Historians Dr. Julio Capó Jr. and Dr. Amy Sueyoshi discussed the role of intersectionality in relation to queer history in the first installment of this year’s Upper Division (UD) speaker series, Intersectionality: Exploring Race, Ethnicity, and Sexuality, on Wednesday night. Mia Calzolaio (12), Avani Khorana (11), and history teachers Dr. Alicia DeMaio and Dr. Daniel Link moderated the event.

Capó is a transnational historian whose research focuses on the intersection of immigration, race, gender, and sexual orientation in the United States. Capó has published several books covering the histories of LGBTQ+ communities, specifically how transnationalism affects queer history. Capó won the Charles S. Sydnor Award from the Southern Historical Association for the best book written on Southern history, according to the UD History speaker series website. He currently works as an associate professor in the Department of History at the Florida International University.

Sueyoshi is the Dean of the College of Ethnic Studies at San Francisco State University. Their research centers around the intersection of Asian-American and queer identities. Sueyoshi writes about the relationship between sexuality and socio-cultural norms. In addition to publishing in several academic journals, Sueyoshi is involved in grassroots activism and museum work, according to the speaker series website.

Link was most struck by the groundbreaking nature of the speakers’ research, he said. “So little work has been done up until recently about LGBTQ+ people of color, but they brought to light a lot of pieces of history that are important but had been hidden from the general public,” he said.

The speakers discussed the importance of using investigative historical methods, specifically cultural and literary sources, DeMaio said. “Queer history is often seen as ‘erased’ or ‘invisible’ in historical reference,” she said. This is partially because queer people may chose to hide their identities from the public eye, she said. 
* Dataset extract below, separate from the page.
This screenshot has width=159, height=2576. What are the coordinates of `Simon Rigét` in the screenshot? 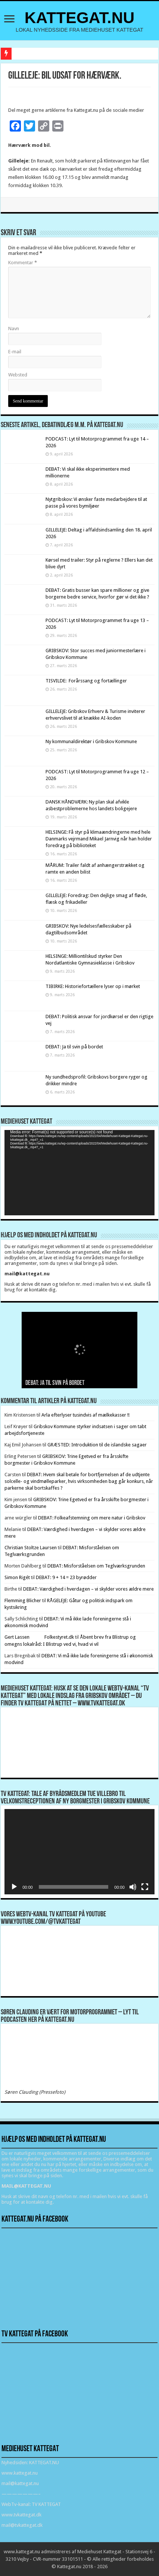 It's located at (17, 1577).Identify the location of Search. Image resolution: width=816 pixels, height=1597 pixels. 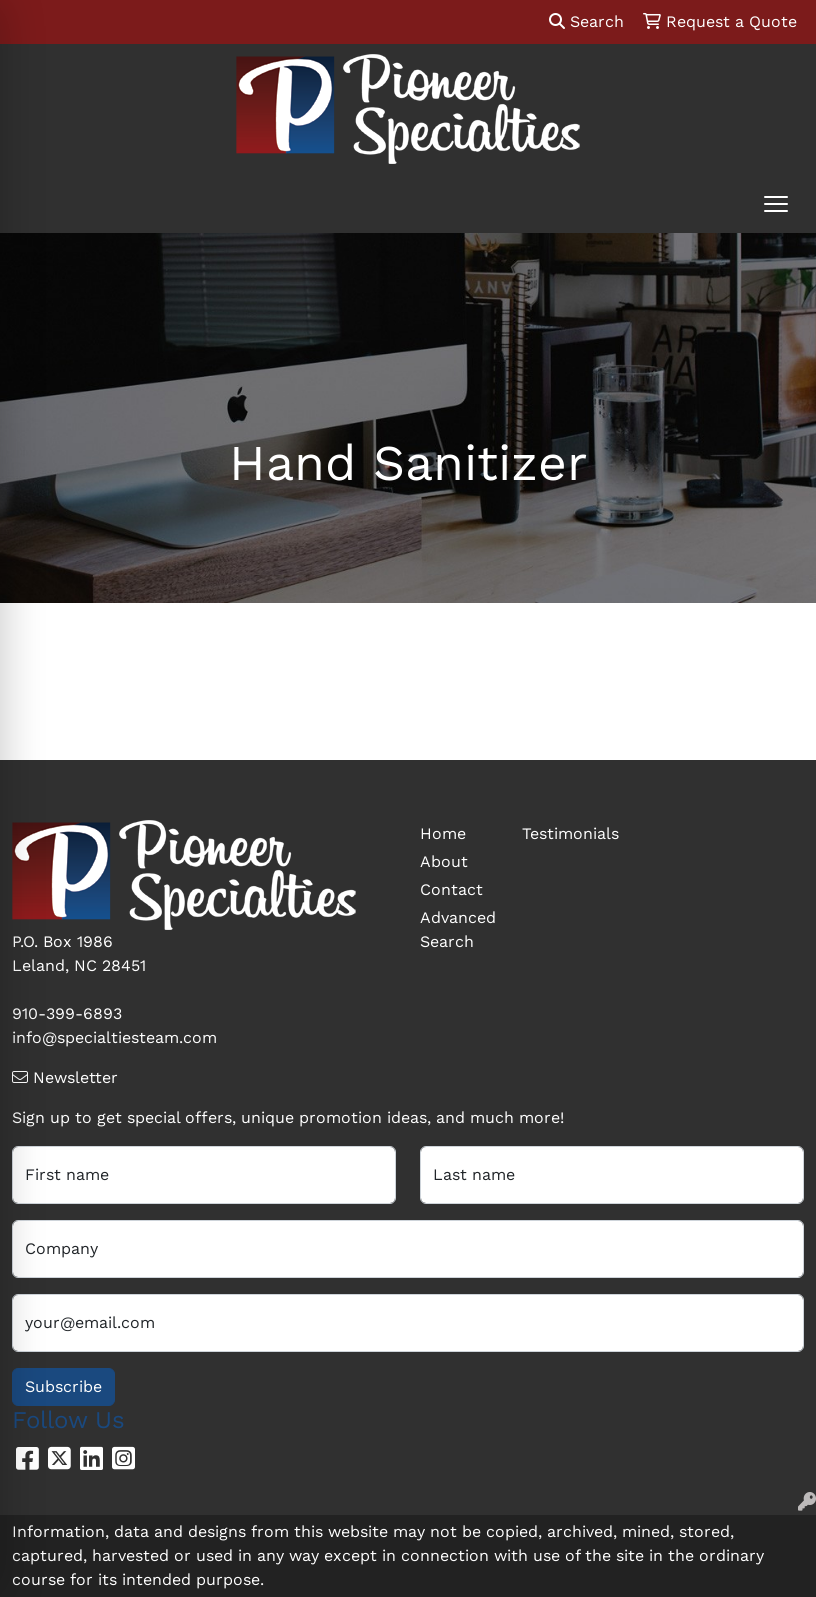
(586, 21).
Capó and Sueyoshi also spoke about the difficult process of finding queer sources and archives “lost” throughout history. Loren Pretsfelder (11) was particularly shocked to hear about the difficulties of finding these pieces and archives, she said. “I had never really considered how hard it could be to find resources on queer people throughout history,” she said. “I hadn’t even considered the role of criminalization archives, or thought about how big of a role they play.”

History teacher Dr. Emily Straus appreciated Capó and Sueyoshi’s discussion on how historians conduct their research, she said. “[It] highlighted the complex process of finding the voices of people whose voices have been marginalized,” she said. 

Capó and Sueyoshi also discussed the use of the word “queer” as an expansive term. “The term ‘queer’ helps question the norms and it is important that we looked at that and learned from their discussion,” DeMaio said.

Khorona enjoyed moderating the speaker series installment because it was a good way to practice public speaking in an engaging environment while making connections with prestigious people, she said. This month’s topic was of particular interest to Khorona because queer history is not covered much in her classes, she said. 

The installment resulted from a collective department effort, Straus said. “While I am the point person, it’s really a collaborative piece by the history department,” she said. 

Straus, Link, and DeMaio all felt it was important to reinstate the speaker series for another year after all the positive feedback it received from students and the administration last year, Link said. 

“We, the history department, felt it would be important to continue to foster lots of thoughtful and meaningful conversations in class this year the way it previously has,” Straus said. “It is important for the community to continue these discussions, and it is an important part of what we as historians can offer to the school.”

Though this year’s overarching theme is still race and ethnicity, the history department realized that the best way to approach the series is to broaden the lens to a more intersectional approach, Link said. Capó and Sueyoshi emphasized the importance of considering intersectionality when considering history, Link said. “There is no history without intersectionality,” Sueyoshi said. 

DeMaio hopes students learned from the speakers that history is not just a collection of facts, but rather something that needs to be interpreted, puzzled out, and put together into a cohesive narrative, she said. 

Link hopes students retain a greater appreciation for the challenges of uncovering the voices of people who were marginalized historically, as well as the importance of doing so. “These people are a part of American history, and their contributions need to be studied and understood,” he said.